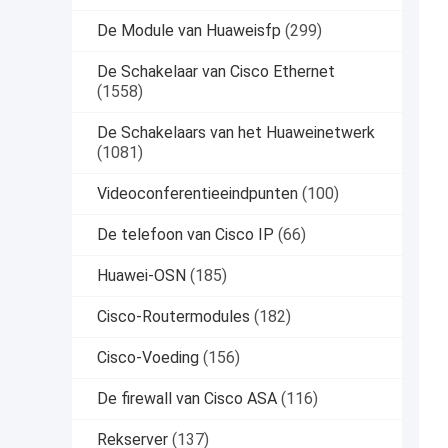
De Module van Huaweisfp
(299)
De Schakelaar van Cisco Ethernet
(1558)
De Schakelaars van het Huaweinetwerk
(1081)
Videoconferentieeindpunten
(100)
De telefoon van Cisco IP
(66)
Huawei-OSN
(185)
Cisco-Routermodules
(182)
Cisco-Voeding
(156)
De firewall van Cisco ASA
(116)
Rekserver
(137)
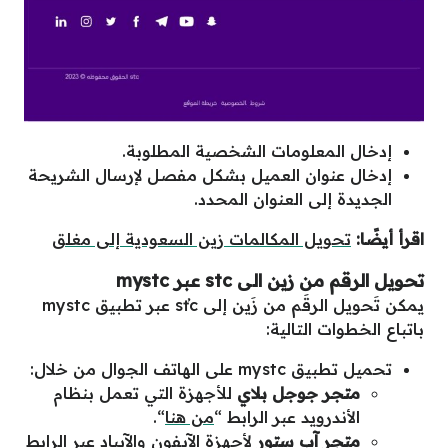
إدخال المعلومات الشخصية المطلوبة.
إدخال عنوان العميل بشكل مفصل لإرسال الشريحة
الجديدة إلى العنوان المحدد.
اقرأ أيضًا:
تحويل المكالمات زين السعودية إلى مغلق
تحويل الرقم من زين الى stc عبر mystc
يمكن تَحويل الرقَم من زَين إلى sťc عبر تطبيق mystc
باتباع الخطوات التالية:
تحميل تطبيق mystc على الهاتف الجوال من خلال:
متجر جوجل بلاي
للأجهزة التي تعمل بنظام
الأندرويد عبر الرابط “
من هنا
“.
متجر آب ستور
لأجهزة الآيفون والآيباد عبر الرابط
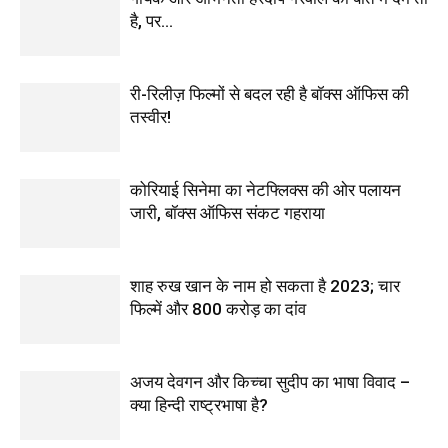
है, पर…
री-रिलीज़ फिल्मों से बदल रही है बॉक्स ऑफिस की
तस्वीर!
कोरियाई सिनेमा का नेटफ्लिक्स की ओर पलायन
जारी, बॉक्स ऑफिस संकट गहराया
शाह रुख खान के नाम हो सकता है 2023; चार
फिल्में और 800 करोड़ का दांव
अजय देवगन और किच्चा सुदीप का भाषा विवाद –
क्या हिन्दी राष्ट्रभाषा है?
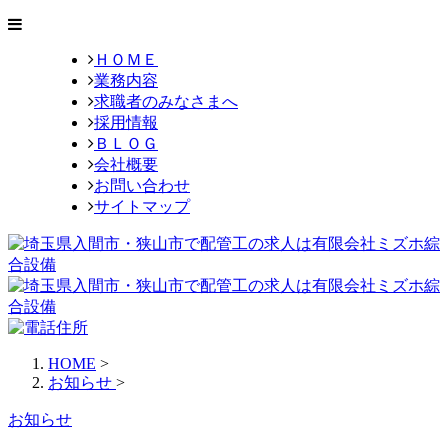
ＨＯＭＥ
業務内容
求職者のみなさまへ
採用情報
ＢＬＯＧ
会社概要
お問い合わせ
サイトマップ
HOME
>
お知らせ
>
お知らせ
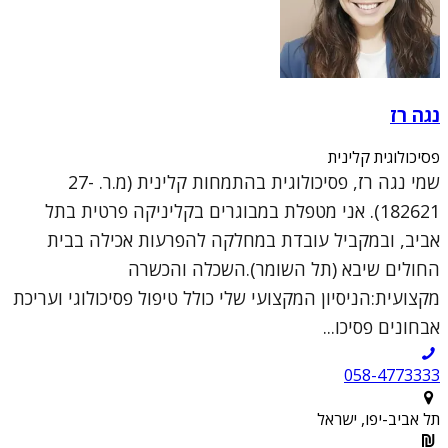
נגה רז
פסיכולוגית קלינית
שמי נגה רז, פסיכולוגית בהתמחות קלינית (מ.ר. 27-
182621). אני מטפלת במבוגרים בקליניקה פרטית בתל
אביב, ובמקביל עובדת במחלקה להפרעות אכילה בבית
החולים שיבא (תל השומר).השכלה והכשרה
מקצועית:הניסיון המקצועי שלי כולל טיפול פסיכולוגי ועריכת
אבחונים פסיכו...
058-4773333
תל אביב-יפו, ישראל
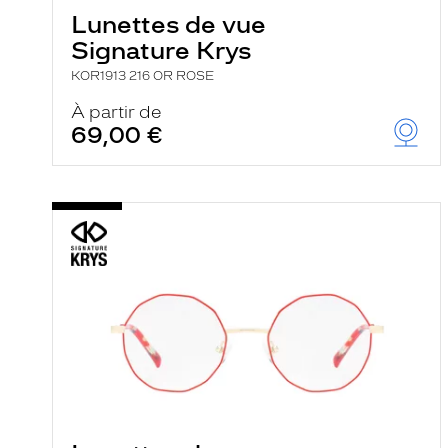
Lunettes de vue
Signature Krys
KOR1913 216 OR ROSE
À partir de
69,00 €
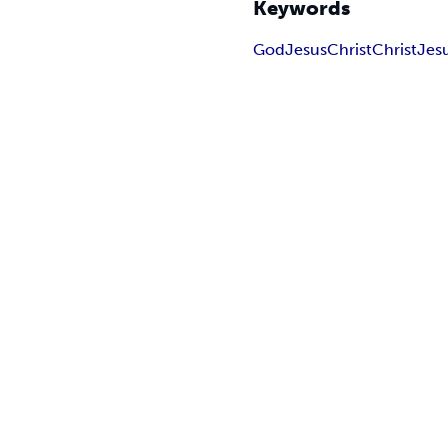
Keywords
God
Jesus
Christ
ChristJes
━━━━━━━━━━━━━━━━━━━━
All the lines above need to be repeated exactly, with no pictures carried over.

◆ WRITTEN ANSWER ◆
De Module van Huaweisfp
(299)
De Schakelaar van Cisco Ethernet
(1558)
De Schakelaars van het Huaweinetwerk
(1081)
Videoconferentieeindpunten
(100)
De telefoon van Cisco IP
(66)
Huawei-OSN
(185)
Cisco-Routermodules
(182)
Cisco-Voeding
(156)
De firewall van Cisco ASA
(116)
Rekserver
(137)
إدخال المعلومات الشخصية المطلوبة.
إدخال عنوان العميل بشكل مفصل لإرسال الشريحة
الجديدة إلى العنوان المحدد.
اقرأ أيضًا:
تحويل المكالمات زين السعودية إلى مغلق
تحويل الرقم من زين الى stc عبر mystc
يمكن تَحويل الرقَم من زَين إلى sťc عبر تطبيق mystc
باتباع الخطوات التالية:
تحميل تطبيق mystc على الهاتف الجوال من خلال:
متجر جوجل بلاي
للأجهزة التي تعمل بنظام
الأندرويد عبر الرابط “
من هنا
“.
متجر آب ستور
لأجهزة الآيفون والآيباد عبر الرابط
है, पर…
री-रिलीज़ फिल्मों से बदल रही है बॉक्स ऑफिस की
तस्वीर!
कोरियाई सिनेमा का नेटफ्लिक्स की ओर पलायन
जारी, बॉक्स ऑफिस संकट गहराया
शाह रुख खान के नाम हो सकता है 2023; चार
फिल्में और 800 करोड़ का दांव
अजय देवगन और किच्चा सुदीप का भाषा विवाद –
क्या हिन्दी राष्ट्रभाषा है?
ＨＯＭＥ
業務内容
求職者のみなさまへ
採用情報
ＢＬＯＧ
会社概要
お問い合わせ
サイトマップ
HOME
>
お知らせ
>
お知らせ
נגה רז
פסיכולוגית קלינית
שמי נגה רז, פסיכולוגית בהתמחות קלינית (מ.ר. 27-
182621). אני מטפלת במבוגרים בקליניקה פרטית בתל
אביב, ובמקביל עובדת במחלקה להפרעות אכילה בבית
החולים שיבא (תל השומר).השכלה והכשרה
מקצועית:הניסיון המקצועי שלי כולל טיפול פסיכולוגי ועריכת
אבחונים פסיכו...
058-4773333
תל אביב-יפו, ישראל
Lunettes de vue
Signature Krys
KOR1913 216 OR ROSE
À partir de
69,00 €
Keywords
God
Jesus
Christ
ChristJes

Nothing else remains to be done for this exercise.